— Eh bien, j’espère que Whittaker prendra soin de vous et qu’il vous fera voir tout ce que vous désirez. Vous comprendrez que la situation des transports est plutôt critique, mais néanmoins, nous vous mènerons à tous les avant-postes si vous nous donnez le temps de prendre nos dispositions. Si vous avez la moindre difficulté, faites-le-moi savoir.
Le renvoi était poli et définitif, tout au moins pour cette fois.

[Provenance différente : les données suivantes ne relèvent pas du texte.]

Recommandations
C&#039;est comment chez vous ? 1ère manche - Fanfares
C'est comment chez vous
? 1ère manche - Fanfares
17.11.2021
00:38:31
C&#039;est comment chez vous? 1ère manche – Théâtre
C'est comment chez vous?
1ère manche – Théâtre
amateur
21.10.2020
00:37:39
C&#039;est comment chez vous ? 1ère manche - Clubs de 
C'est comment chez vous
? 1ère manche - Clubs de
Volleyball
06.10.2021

L’homme le plus occupé de la planète Mars venait d’octroyer à Gibson une généreuse partie de son temps et le romancier devrait attendre la prochaine occasion pour satisfaire sa curiosité.
— Que pensez-vous de notre administrateur, maintenant que vous avez fait sa connaissance ? demanda Whittaker lorsque Gibson revint dans son bureau.

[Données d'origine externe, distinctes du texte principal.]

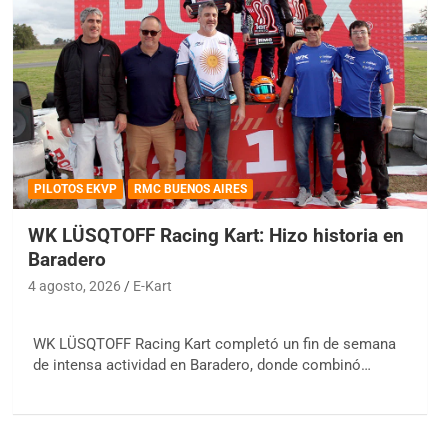
PILOTOS EKVP
RMC BUENOS AIRES
WK LÜSQTOFF Racing Kart: Hizo historia en
Baradero
4 agosto, 2026
E-Kart
WK LÜSQTOFF Racing Kart completó un fin de semana
de intensa actividad en Baradero, donde combinó…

— Il a été très aimable et très complaisant, répliqua ce dernier, avec précaution. C’est un enthousiaste, n’est-ce pas ?
Whittaker pinça les lèvres.
— Je ne suis pas sûr que ce soit le mot qui convienne. À mon avis, Hadfield considère Mars comme un ennemi à vaincre. C’est ce que nous faisons tous, bien entendu, mais il a de meilleures raisons que la plupart d’entre nous. Vous avez certainement entendu parler de sa femme ?
— Non.
— Elle a été l’une des premières victimes de la fièvre martienne. Elle est morte deux jours après son arrivée ici.
— Ah, je comprends, articula lentement le romancier. C’est donc pour cela que tant d’efforts sont déployés pour y trouver un remède ?

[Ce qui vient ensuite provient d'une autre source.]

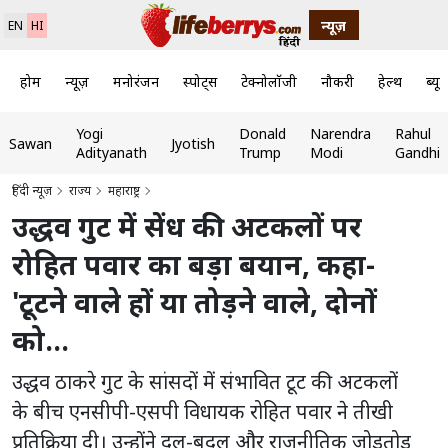
न्यूज़
EN
HI
होम
न्यूज़
मनोरंजन
स्पोर्ट्स
टेक्नोलॉजी
नौकरी
हेल्थ
ब्यूट
Yogi
Donald
Narendra
Rahul
Sawan
Jyotish
Adityanath
Trump
Modi
Gandhi
हिंदी न्यूज़
राज्य
महाराष्ट्र
उद्धव गुट में सेंध की अटकलों पर
रोहित पवार का बड़ा बयान, कहा-
'टूटने वाले हों या तोड़ने वाले, दोनों
को...
उद्धव ठाकरे गुट के सांसदों में संभावित टूट की अटकलों
के बीच एनसीपी-एसपी विधायक रोहित पवार ने तीखी
प्रतिक्रिया दी। उन्होंने दल-बदल और राजनीतिक जोड़तोड़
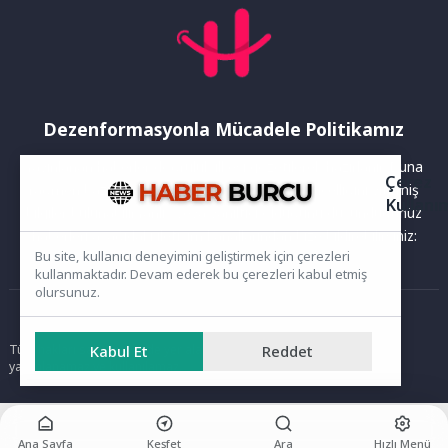
Dezenformasyonla Mücadele Politikamız
Yayınlanan haberler doğruluk ilkesi gözetilerek hazırlanır. Buna
Çerez
rağmen bazı içeriklerde eksik, hatalı veya güncelliğini yitirmiş
Kullanı
bilgiler bulunabilir.Yanlış veya yanıltıcı olduğunu düşündüğünüz
haberleri aşağıdaki iletişim kanallarından bize bildirebilirsiniz:
Bu site, kullanıcı deneyimini geliştirmek için çerezleri
kullanmaktadır. Devam ederek bu çerezleri kabul etmiş
olursunuz.
Ana Sayfa
Kabul Et
Reddet
Tüm hakları saklıdır. Sitede yer alan içerikler izinsiz kopyalanamaz,
yayımlanamaz ve kullanılamaz.
Ana Sayfa
Keşfet
Ara
Hızlı Menü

— Naturellement. Il y tient beaucoup. De plus, c’est une lourde atteinte à nos ressources. Nous ne pouvons guère nous permettre de tomber malades, ici !
Cette dernière réflexion, songeait Gibson en traversant Broadway ( ainsi appelée parce que c’était une artère de quinze mètres de large ) résumait presque la situation de la colonie.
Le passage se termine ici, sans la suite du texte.